Dataset entries:

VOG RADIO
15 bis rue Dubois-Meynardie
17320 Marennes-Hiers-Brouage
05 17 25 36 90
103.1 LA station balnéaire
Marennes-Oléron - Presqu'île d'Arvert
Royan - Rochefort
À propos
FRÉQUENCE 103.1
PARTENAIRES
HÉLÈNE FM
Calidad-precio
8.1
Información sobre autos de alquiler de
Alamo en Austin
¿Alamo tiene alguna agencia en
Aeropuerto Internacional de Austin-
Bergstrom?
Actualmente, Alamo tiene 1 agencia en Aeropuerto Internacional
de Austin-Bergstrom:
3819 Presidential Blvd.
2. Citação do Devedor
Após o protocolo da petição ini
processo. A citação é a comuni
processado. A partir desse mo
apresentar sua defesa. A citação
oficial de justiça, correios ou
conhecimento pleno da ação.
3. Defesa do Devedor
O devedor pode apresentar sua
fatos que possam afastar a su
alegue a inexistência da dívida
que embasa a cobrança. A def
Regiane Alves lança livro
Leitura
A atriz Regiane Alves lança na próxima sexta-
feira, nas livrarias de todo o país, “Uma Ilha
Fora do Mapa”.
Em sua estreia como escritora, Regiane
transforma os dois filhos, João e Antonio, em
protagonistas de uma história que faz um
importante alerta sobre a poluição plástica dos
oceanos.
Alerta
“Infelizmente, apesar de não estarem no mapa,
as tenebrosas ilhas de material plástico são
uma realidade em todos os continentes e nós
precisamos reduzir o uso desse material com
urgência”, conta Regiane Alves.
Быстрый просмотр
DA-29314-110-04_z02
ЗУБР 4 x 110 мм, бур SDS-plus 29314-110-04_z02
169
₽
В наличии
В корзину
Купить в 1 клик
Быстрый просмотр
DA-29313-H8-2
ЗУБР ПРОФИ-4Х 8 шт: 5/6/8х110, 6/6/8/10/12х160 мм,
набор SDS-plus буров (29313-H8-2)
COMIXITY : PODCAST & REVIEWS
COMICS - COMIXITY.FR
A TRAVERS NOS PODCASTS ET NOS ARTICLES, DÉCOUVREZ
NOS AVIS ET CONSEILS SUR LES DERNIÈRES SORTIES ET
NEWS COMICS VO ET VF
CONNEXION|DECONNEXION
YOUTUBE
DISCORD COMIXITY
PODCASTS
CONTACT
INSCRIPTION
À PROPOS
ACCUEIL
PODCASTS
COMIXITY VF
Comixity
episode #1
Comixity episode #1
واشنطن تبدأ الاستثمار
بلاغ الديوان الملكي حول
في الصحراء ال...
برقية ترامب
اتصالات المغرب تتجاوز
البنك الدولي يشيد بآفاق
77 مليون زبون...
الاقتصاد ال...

• Task details: With the line containing "البنك الدولي يشيد بآفاق" as the first and the final line of the entries above as the last, write out that span exactly and nothing more.

• Exercise response:
البنك الدولي يشيد بآفاق
77 مليون زبون...
الاقتصاد ال...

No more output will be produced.